'''

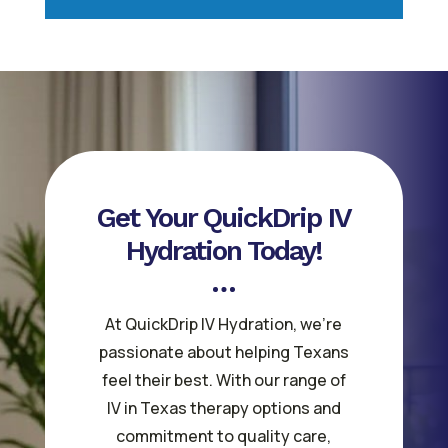
Get Your QuickDrip IV
Hydration Today!
At QuickDrip IV Hydration, we’re
passionate about helping Texans
feel their best. With our range of
IV in Texas therapy options and
commitment to quality care,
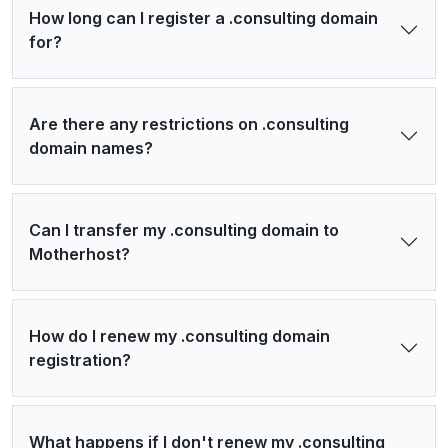
How long can I register a .consulting domain
for?
Are there any restrictions on .consulting
domain names?
Can I transfer my .consulting domain to
Motherhost?
How do I renew my .consulting domain
registration?
What happens if I don't renew my .consulting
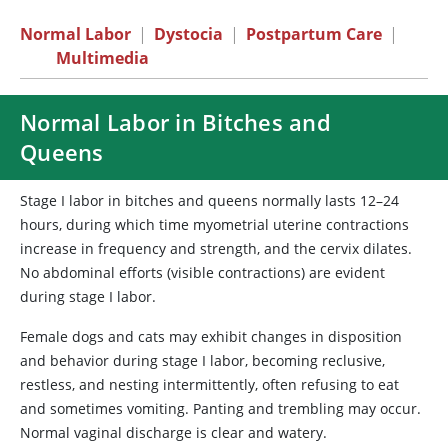
Normal Labor
|
Dystocia
|
Postpartum Care
|
Multimedia
Normal Labor in Bitches and
Queens
Stage I labor in bitches and queens normally lasts 12–24
hours, during which time myometrial uterine contractions
increase in frequency and strength, and the cervix dilates.
No abdominal efforts (visible contractions) are evident
during stage I labor.
Female dogs and cats may exhibit changes in disposition
and behavior during stage I labor, becoming reclusive,
restless, and nesting intermittently, often refusing to eat
and sometimes vomiting. Panting and trembling may occur.
Normal vaginal discharge is clear and watery.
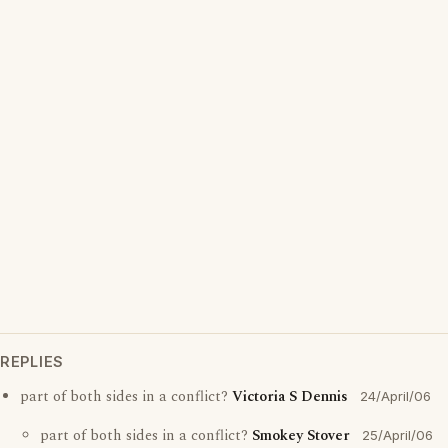
REPLIES
part of both sides in a conflict?
Victoria S Dennis
24/April/06
part of both sides in a conflict?
Smokey Stover
25/April/06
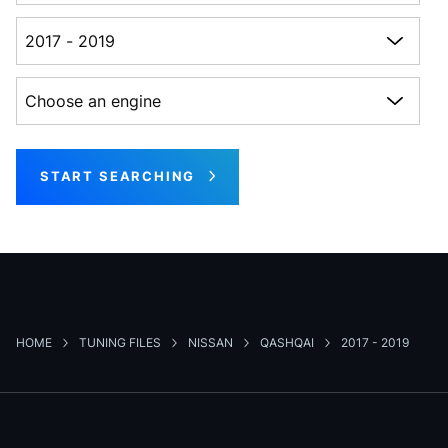
Choose a generation
Choose an engine
START SEARCHING
HOME
TUNING FILES
NISSAN
QASHQAI
2017 - 2019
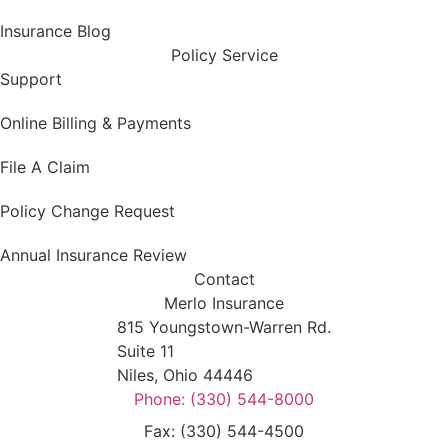
Insurance Blog
Policy Service
Support
Online Billing & Payments
File A Claim
Policy Change Request
Annual Insurance Review
Contact
Merlo Insurance
815 Youngstown-Warren Rd.
Suite 11
Niles, Ohio 44446
Phone: (330) 544-8000
Fax: (330) 544-4500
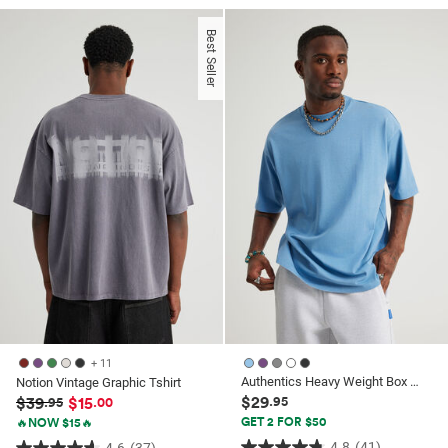
out
of
of
5
Best Seller
5
stars.
stars.
52
26
reviews
reviews
+ 11
Authentics Heavy Weight Box Fit Tshirt
Notion Vintage Graphic Tshirt
$29
$39
$15
.95
.95
.00
GET 2 FOR $50
🔥NOW $15🔥
4.8
(41)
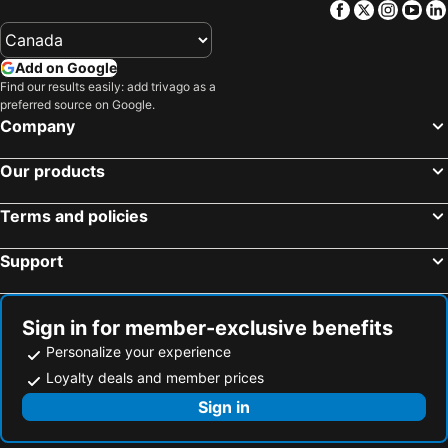
Facebook
Twitter
Insta
Yo
Add on Google
Find our results easily: add trivago as a
preferred source on Google.
Company
Our products
Terms and policies
Support
Sign in for member-exclusive benefits
Personalize your experience
Loyalty deals and member prices
Sign in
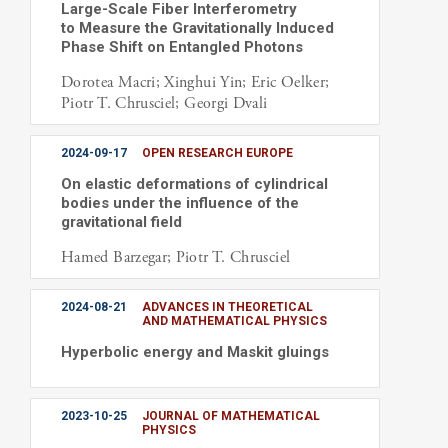
Large-Scale Fiber Interferometry
to Measure the Gravitationally Induced
Phase Shift on Entangled Photons
Dorotea Macri; Xinghui Yin; Eric Oelker;
Piotr T. Chrusciel; Georgi Dvali
2024-09-17
OPEN RESEARCH EUROPE
On elastic deformations of cylindrical
bodies under the influence of the
gravitational field
Hamed Barzegar; Piotr T. Chrusciel
2024-08-21
ADVANCES IN THEORETICAL
AND MATHEMATICAL PHYSICS
Hyperbolic energy and Maskit gluings
2023-10-25
JOURNAL OF MATHEMATICAL
PHYSICS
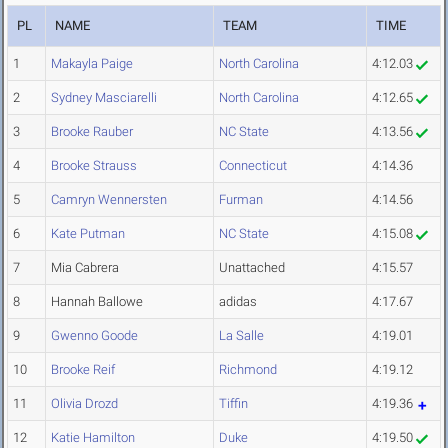
PL
NAME
TEAM
TIME
1
Makayla Paige
North Carolina
4:12.03
2
Sydney Masciarelli
North Carolina
4:12.65
3
Brooke Rauber
NC State
4:13.56
4
Brooke Strauss
Connecticut
4:14.36
5
Camryn Wennersten
Furman
4:14.56
6
Kate Putman
NC State
4:15.08
7
Mia Cabrera
Unattached
4:15.57
8
Hannah Ballowe
adidas
4:17.67
9
Gwenno Goode
La Salle
4:19.01
10
Brooke Reif
Richmond
4:19.12
11
Olivia Drozd
Tiffin
4:19.36
12
Katie Hamilton
Duke
4:19.50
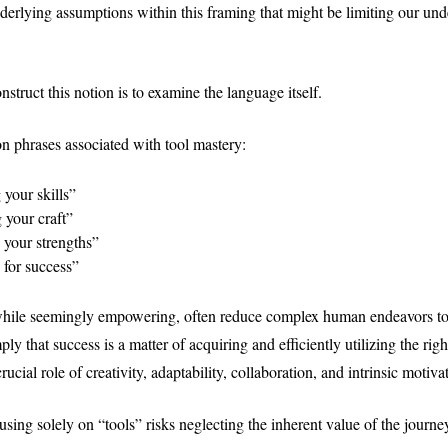
derlying assumptions within this framing that might be limiting our und
truct this notion is to examine the language itself.
 phrases associated with tool mastery:
your skills”
 your craft”
 your strengths”
 for success”
while seemingly empowering, often reduce complex human endeavors to
ly that success is a matter of acquiring and efficiently utilizing the righ
rucial role of creativity, adaptability, collaboration, and intrinsic motiva
sing solely on “tools” risks neglecting the inherent value of the journey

'''

» **REQUIRED ACTION**
All the records need to be repeated exactly, with the images dropped.

» **RESULT**
Get Your QuickDrip IV
Hydration Today!
At QuickDrip IV Hydration, we’re
passionate about helping Texans
feel their best. With our range of
IV in Texas therapy options and
commitment to quality care,
How long can I register a .consulting domain
for?
Are there any restrictions on .consulting
domain names?
Can I transfer my .consulting domain to
Motherhost?
How do I renew my .consulting domain
registration?
What happens if I don't renew my .consulting
Normal Labor
|
Dystocia
|
Postpartum Care
|
Multimedia
Normal Labor in Bitches and
Queens
Stage I labor in bitches and queens normally lasts 12–24
hours, during which time myometrial uterine contractions
increase in frequency and strength, and the cervix dilates.
No abdominal efforts (visible contractions) are evident
during stage I labor.
Female dogs and cats may exhibit changes in disposition
and behavior during stage I labor, becoming reclusive,
restless, and nesting intermittently, often refusing to eat
and sometimes vomiting. Panting and trembling may occur.
Normal vaginal discharge is clear and watery.
REPLIES
part of both sides in a conflict?
Victoria S Dennis
24/April/06
part of both sides in a conflict?
Smokey Stover
25/April/06
Choose a generation
Choose an engine
START SEARCHING
HOME
TUNING FILES
NISSAN
QASHQAI
2017 - 2019
Insurance Blog
Policy Service
Support
Online Billing & Payments
File A Claim
Policy Change Request
Annual Insurance Review
Contact
Merlo Insurance
815 Youngstown-Warren Rd.
Suite 11
Niles, Ohio 44446
Phone: (330) 544-8000
Fax: (330) 544-4500
out
of
of
5
Best Seller
5
stars.
stars.
52
26
reviews
reviews
+ 11
Authentics Heavy Weight Box Fit Tshirt
Notion Vintage Graphic Tshirt
$29
$39
$15
.95
.95
.00
GET 2 FOR $50
🔥NOW $15🔥
4.8
(41)
Facebook
Twitter
Insta
Yo
Add on Google
Find our results easily: add trivago as a
preferred source on Google.
Company
Our products
Terms and policies
Support
Sign in for member-exclusive benefits
Personalize your experience
Loyalty deals and member prices
Sign in
Large-Scale Fiber Interferometry
to Measure the Gravitationally Induced
Phase Shift on Entangled Photons
Dorotea Macri; Xinghui Yin; Eric Oelker;
Piotr T. Chrusciel; Georgi Dvali
2024-09-17
OPEN RESEARCH EUROPE
On elastic deformations of cylindrical
bodies under the influence of the
gravitational field
Hamed Barzegar; Piotr T. Chrusciel
2024-08-21
ADVANCES IN THEORETICAL
AND MATHEMATICAL PHYSICS
Hyperbolic energy and Maskit gluings
2023-10-25
JOURNAL OF MATHEMATICAL
PHYSICS
PL
NAME
TEAM
TIME
1
Makayla Paige
North Carolina
4:12.03
2
Sydney Masciarelli
North Carolina
4:12.65
3
Brooke Rauber
NC State
4:13.56
4
Brooke Strauss
Connecticut
4:14.36
5
Camryn Wennersten
Furman
4:14.56
6
Kate Putman
NC State
4:15.08
7
Mia Cabrera
Unattached
4:15.57
8
Hannah Ballowe
adidas
4:17.67
9
Gwenno Goode
La Salle
4:19.01
10
Brooke Reif
Richmond
4:19.12
11
Olivia Drozd
Tiffin
4:19.36
12
Katie Hamilton
Duke
4:19.50
derlying assumptions within this framing that might be limiting our und
truct this notion is to examine the language itself.
 phrases associated with tool mastery:
your skills”
 your craft”
 your strengths”
 for success”
while seemingly empowering, often reduce complex human endeavors to
ly that success is a matter of acquiring and efficiently utilizing the righ
rucial role of creativity, adaptability, collaboration, and intrinsic motiva
sing solely on “tools” risks neglecting the inherent value of the journey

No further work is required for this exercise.